Sua  respiração  estava  ofegante. Ele andava sem  sequer  olhar  para  trás,  a  sua  vontade  maior  era o que precisava ser feito e nada mais. Não havia outro jeito e o desespero lhe tomava conta. As ruas estavam calmas, já era madrugada em Vinhedo, cidade no interior de São Paulo. Uma pequena garoa cobria os carros, a população parecia toda adormecida na quietude da noite. Ao passar por perto do ponto mais escuro, assustou-se, um gato com seus olhos faiscantes atravessou o seu caminho. Esperou o felino correr pela rua em direção ao centro, e atravessou para o outro lado. O  prédio  era  conhecido  por  ser  abandonado  e a sua entrada a essa hora não despertaria a curiosidade de ninguém. Ao entrar, percebeu que o portão estava com a corrente danificada, provavelmente algum morador de rua já viera ali também. Sua respiração continuava ofegante e, ao dirigir-se às escadas, decidiu que o melhor seria tirar os sapatos desconfortáveis. O elevador não funcionaria sem energia e subir até o último andar exigiria disposição, embora esse fosse praticamente seu último esforço físico da noite. Ele havia tentado de tudo, o seu desespero agora era ou  seria  momentâneo.
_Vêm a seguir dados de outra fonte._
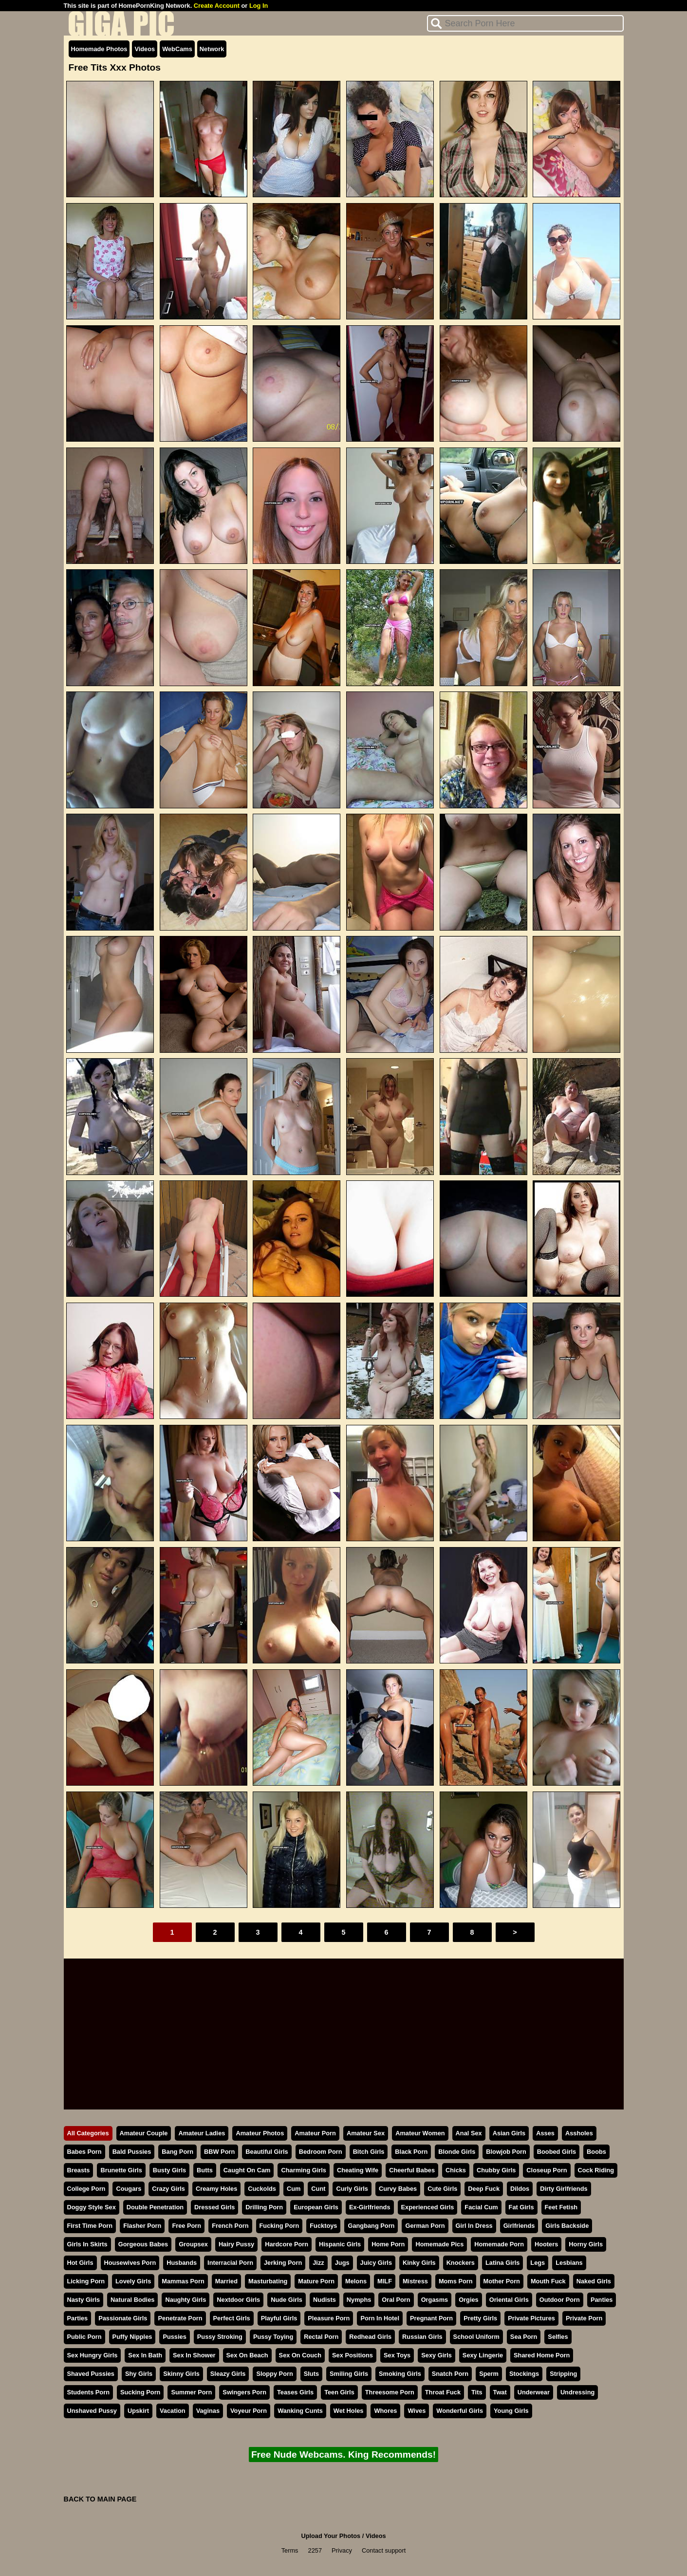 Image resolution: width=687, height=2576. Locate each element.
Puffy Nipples (132, 2336)
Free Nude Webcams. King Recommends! (343, 2454)
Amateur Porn (315, 2133)
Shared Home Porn (542, 2355)
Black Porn (411, 2151)
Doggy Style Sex (91, 2207)
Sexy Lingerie (483, 2355)
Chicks (456, 2170)
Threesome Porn (389, 2392)
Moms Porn (456, 2281)
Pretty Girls (480, 2318)
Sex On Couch (300, 2355)
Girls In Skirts (87, 2244)
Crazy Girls (168, 2188)
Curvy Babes (398, 2188)
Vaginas (208, 2410)
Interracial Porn (230, 2262)
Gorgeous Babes (143, 2244)
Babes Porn (84, 2151)
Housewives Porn (130, 2262)
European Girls (316, 2207)
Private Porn (584, 2318)
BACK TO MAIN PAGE (100, 2499)
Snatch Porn (450, 2373)
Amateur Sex (366, 2133)
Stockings (524, 2373)
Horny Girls (586, 2244)
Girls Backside (567, 2225)
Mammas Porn (183, 2281)
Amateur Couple (144, 2133)
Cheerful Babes (412, 2170)
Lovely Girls (133, 2281)
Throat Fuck (443, 2392)
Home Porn (388, 2244)
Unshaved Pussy (92, 2410)
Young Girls (511, 2410)
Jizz (318, 2262)
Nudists (324, 2299)
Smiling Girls (349, 2373)
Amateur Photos (260, 2133)
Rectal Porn (321, 2336)
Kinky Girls (419, 2262)
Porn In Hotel (379, 2318)
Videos (144, 49)
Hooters (546, 2244)
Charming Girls (303, 2170)
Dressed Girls (214, 2207)
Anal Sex (469, 2133)
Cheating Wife (357, 2170)
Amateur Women (420, 2133)
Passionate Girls (122, 2318)
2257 (315, 2550)
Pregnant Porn (431, 2318)
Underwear (534, 2392)
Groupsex (193, 2244)
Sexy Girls (436, 2355)
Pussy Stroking (219, 2336)
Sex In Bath (145, 2355)
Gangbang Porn (371, 2225)
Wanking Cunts (300, 2410)
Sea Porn (523, 2336)
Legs (537, 2262)
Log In (258, 5)
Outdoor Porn (559, 2299)
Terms (289, 2550)
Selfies (558, 2336)
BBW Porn (219, 2151)
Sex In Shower (194, 2355)
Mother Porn (501, 2281)
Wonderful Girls (459, 2410)
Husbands (182, 2262)
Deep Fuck (484, 2188)
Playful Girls (279, 2318)
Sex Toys (397, 2355)
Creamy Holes (216, 2188)
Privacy (342, 2550)
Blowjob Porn (506, 2151)
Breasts (78, 2170)
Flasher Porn (142, 2225)
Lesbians (569, 2262)
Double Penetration (155, 2207)
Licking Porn (86, 2281)
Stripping (563, 2373)
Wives (417, 2410)
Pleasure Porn (329, 2318)
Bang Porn (177, 2151)
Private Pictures (531, 2318)
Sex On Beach (247, 2355)
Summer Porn (191, 2392)
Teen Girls (339, 2392)
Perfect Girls (231, 2318)
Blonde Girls (456, 2151)
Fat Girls (521, 2207)
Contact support (384, 2550)
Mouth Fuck (548, 2281)
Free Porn (186, 2225)
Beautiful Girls (266, 2151)
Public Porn (84, 2336)
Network (212, 49)
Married (226, 2281)
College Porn (86, 2188)
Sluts (311, 2373)
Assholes (579, 2133)
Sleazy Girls (228, 2373)
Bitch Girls (369, 2151)
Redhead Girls (370, 2336)
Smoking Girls (400, 2373)
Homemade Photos (99, 49)
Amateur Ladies (201, 2133)
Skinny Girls (181, 2373)
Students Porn (88, 2392)
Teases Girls (295, 2392)
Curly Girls (352, 2188)
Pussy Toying (273, 2336)
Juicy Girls (376, 2262)
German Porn (425, 2225)
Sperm (489, 2373)
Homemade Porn (499, 2244)
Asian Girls (509, 2133)
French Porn (230, 2225)
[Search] (525, 23)
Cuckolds (262, 2188)
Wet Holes (349, 2410)
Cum (293, 2188)
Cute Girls (442, 2188)
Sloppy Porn (274, 2373)
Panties (602, 2299)
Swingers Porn (244, 2392)
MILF (384, 2281)
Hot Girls (80, 2262)
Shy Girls (138, 2373)
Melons (356, 2281)
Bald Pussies (131, 2151)
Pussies (174, 2336)
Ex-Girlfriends (369, 2207)
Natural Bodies (132, 2299)
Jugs (342, 2262)
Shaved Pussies (90, 2373)
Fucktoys (323, 2225)
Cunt (318, 2188)
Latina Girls (502, 2262)
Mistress (415, 2281)
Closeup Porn (546, 2170)
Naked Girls (593, 2281)
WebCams (177, 49)
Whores (385, 2410)
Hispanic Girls (340, 2244)
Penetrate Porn (180, 2318)
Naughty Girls (185, 2299)
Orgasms (434, 2299)
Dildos (519, 2188)
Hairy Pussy (236, 2244)
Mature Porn (316, 2281)
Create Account (217, 5)
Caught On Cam (247, 2170)
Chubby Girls (496, 2170)
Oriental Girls (509, 2299)
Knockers (460, 2262)
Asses (545, 2133)
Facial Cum (481, 2207)
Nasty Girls (83, 2299)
A única sensação que lhe acompanhava era de urgência. Era preciso sangue-frio e, a cada passo, a cada degrau, ele sentiu sua alma se distanciar do corpo; nessa vida tudo lhe era efêmero. Quase chegando ao topo do edifício, ele resistiu ao cansaço, não quis perder mais tempo, mesmo que os minutos já não fizessem diferença. O prédio ainda mantinha a disposição da velha empresa que ocupava o último andar. Ele, então, parou em frente à porta de vidro sujo que denunciava o eterno ar de abandono do lugar. Seus olhos refletiam,  apesar  da  ausência  de  brilho,  alguma  vida em meio ao fim iminente.  A adrenalina terminava ali. Ele suspirou, abriu  a  janela  e  deixou  o  seu  corpo  mole,  praticamente já sem vida, cair do décimo andar exatamente à 1:00 hora daquela fria madrugada.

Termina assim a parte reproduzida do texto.